Концепция «один ген - один фермент
», возникшая на основе идей Tatum и Beadle, может быть сформулирована следующим образом:
1. Все биологические процессы находятся под генетическим контролем.
2. Все биохимические процессы происходят в виде поэтапных реакций.
3. Каждая биохимическая реакция в конечном счете находится под контролем различных отдельных генов.
4. Мутация в определенном гене ведет к изменению способности клетки к осуществлению определенной химической реакции.
С тех пор концепция «один ген - один фермент» несколько расширилась, и звучит теперь как «один ген - один белок ». Кроме того, последние исследования свидетельствуют, что некоторые гены действуют в содружестве с другими, в результате чего образуются уникальные белки, т. е. некоторые гены могут кодировать более одного белка.

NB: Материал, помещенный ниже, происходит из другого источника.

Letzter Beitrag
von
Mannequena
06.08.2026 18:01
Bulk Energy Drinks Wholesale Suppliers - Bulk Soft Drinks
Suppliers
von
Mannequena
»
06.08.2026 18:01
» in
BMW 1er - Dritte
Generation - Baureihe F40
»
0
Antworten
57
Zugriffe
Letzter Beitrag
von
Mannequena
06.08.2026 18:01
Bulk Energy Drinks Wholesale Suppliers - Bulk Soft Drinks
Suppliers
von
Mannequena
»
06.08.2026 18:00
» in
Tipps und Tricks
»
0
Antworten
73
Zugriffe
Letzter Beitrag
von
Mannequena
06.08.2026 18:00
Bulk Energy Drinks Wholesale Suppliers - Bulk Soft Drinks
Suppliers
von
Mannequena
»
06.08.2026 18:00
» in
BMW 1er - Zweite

Геном человека содержит около 3 млрд нуклеотидных пар; полагают, что в нем содержится от 50 000 до 100 000 . После расшифровки генома выяснилось, что генов всего около 30 000. Взаимодействие этих генов гораздо сложнее, чем предполагалось. Гены зашифрованы в нитях ДНК, которые в комплексе с определенными ядерными белками формируют хромосомы.
Гены - не просто отрезки ДНК: их образуют кодирующие последовательности - экзоны, перемежающиеся с некодирующими последовательностями - нитронами. Экзоны как экспрессирующаяся часть ДНК составляют лишь малую часть самой главной молекулы организма; большая часть ее не экспрессируется, образована нитронами и часто называется «молчащей» ДНК.

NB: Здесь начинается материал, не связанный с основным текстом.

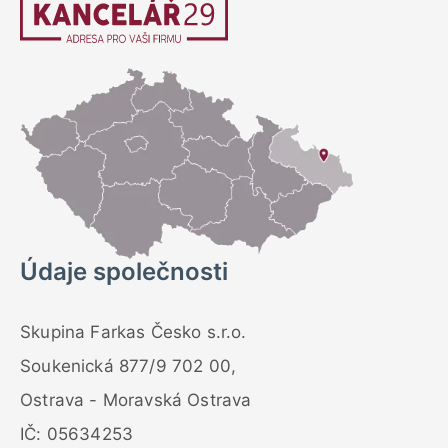
Údaje společnosti
Skupina Farkas Česko s.r.o.
Soukenická 877/9 702 00,
Ostrava - Moravská Ostrava
IČ: 05634253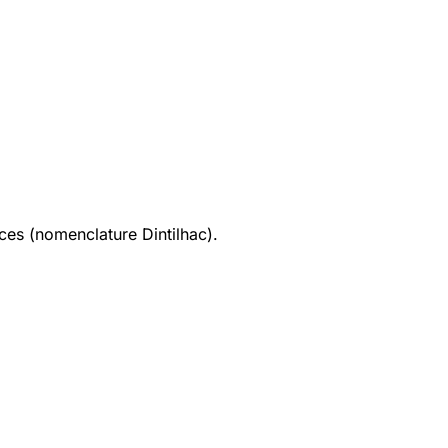
ices (nomenclature Dintilhac).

Примерные размер и структура человеческого генома представлены на рисунке ниже. Функциональная длина человеческой хромосомы выражается в сантиморганидах. Сантиморганида (сМ) - расстояние, на протяжении которого вероятность кроссинговера в течение мейоза составляет 1 %. Анализ сцепления генов показал, что продолжительность человеческого генома около 3000 сМ.

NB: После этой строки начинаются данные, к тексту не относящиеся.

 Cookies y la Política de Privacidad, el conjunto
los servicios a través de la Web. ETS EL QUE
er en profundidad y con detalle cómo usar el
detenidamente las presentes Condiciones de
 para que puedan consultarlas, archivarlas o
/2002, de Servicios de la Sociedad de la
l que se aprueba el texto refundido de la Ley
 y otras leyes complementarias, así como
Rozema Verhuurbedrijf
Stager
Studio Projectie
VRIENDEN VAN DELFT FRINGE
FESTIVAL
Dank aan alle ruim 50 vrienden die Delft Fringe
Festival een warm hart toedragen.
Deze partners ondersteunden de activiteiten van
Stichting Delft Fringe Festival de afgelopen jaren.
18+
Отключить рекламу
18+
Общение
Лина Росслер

Средняя хромосома содержит примерно 1500 генов, зашифрованных в 130 млн пар нуклеотидных оснований. На рисунке ниже схематически представлены физический и функциональный размеры генома: первый рассчитан в нуклеотидных парах, а второй - в сМ. Большая часть человеческого генома представлена «молчащей» ДНК и не экспрессируется.
На матрице ДНК
в результате процесса транскрипции синтезируется РНК, а затем - белок. Следовательно, последовательность ДНК полностью определяет последовательность функциональных белков клетки. Все белки синтезируются следующим образом:
ДНК => РНК => белок
Генетический аппарат человека и других млекопитающих устроен сложнее, чем у остальных живых организмов, т. к. участки некоторых генов у млекопитающих могут объединяться с частями других генов , в результате чего синтезируется совершенно новый белок или контролируется отдельная клеточная функция.
Следовательно, у человека возможно повышение числа экспрессирующихся генов без действительного увеличения объема экспрессирующейся ДНК
или абсолютного числа генов.
В целом около 70 % всего генетического материала не экспрессируются.